What you see here is the last week’s worth of links and quips I have shared on LinkedIn, from Monday through Sunday.
For now I’ll post the notes as they appeared on LinkedIn, including hashtags and sentence fragments. Over time I might expand on these thoughts as they land here on my blog.
Are you trying to surface use cases for software- or AI-based automation? See what ideas you can borrow from the financial sector.
My usual go-to is the 1990s shift from open-outcry/pit/floor trading to electronic trading.
For a different flavor, check out this Odd Lots episode on the 18th-century Bank of England and London Stock Exchange:
All of the human labor, interactions, and paper made for a slow-moving and inefficient (in multiple meanings of the term) experience. Consider that the BOE ran 24x7 back then. It was only open to the public during normal business hours, though! The staff spent the rest of the time on back-office matters like updating ledgers and account maintenance.

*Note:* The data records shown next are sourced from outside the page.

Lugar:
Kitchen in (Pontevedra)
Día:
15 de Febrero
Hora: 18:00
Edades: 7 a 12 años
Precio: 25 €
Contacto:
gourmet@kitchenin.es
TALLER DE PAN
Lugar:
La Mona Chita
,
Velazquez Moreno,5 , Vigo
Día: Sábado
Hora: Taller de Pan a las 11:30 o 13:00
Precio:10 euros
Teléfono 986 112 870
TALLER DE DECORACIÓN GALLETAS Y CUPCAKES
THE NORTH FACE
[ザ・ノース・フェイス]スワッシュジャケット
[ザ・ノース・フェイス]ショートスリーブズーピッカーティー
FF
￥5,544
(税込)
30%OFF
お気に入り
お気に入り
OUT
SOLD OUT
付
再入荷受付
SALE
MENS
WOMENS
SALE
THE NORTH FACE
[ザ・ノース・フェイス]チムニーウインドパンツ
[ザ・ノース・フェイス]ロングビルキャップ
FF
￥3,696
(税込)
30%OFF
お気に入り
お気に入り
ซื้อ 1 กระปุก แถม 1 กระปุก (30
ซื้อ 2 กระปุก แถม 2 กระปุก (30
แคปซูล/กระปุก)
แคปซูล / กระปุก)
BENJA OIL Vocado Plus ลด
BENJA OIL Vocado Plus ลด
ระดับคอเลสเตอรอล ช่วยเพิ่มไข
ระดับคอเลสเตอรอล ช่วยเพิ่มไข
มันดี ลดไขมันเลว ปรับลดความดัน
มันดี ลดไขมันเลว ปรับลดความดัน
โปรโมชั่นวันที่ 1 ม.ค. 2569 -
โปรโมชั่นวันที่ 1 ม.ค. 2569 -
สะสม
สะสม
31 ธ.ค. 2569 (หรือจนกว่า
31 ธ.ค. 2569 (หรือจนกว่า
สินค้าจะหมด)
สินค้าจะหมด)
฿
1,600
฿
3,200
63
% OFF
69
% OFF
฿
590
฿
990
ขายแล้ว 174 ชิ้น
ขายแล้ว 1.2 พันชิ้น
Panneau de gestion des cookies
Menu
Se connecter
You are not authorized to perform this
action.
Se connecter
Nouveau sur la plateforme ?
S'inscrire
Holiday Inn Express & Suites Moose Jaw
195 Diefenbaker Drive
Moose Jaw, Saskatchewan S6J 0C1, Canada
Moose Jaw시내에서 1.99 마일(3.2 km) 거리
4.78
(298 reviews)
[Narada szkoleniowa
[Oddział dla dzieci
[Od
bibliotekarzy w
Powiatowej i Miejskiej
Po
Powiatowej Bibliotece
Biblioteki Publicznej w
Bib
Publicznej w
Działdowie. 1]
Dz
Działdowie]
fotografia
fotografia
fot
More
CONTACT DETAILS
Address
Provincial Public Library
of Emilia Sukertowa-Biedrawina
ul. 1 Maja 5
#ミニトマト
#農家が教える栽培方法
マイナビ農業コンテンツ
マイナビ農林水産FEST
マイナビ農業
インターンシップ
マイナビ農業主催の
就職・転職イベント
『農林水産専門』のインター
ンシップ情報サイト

The introduction of basic electronic records-keeping eliminated much of the paper and human labor. Computers brought about faster settlement times, better record-keeping, and greater market transparency. This was a solid use case for automation that we take for granted today.
Tech-driven automation works very well on tasks that are all of: dull, repetitive, and predictable.
- Hard, predefined business rules? Software is your friend.
- Soft rules based on pattern-matching? Go for AI.
- Requires a lot of experience and nuance? This is the perfect spot for people.
AI chatbots can unlock efficiencies in companies and open up revenue streams. They also bring new twists to age-old problems. Risk and reward go hand-in-hand.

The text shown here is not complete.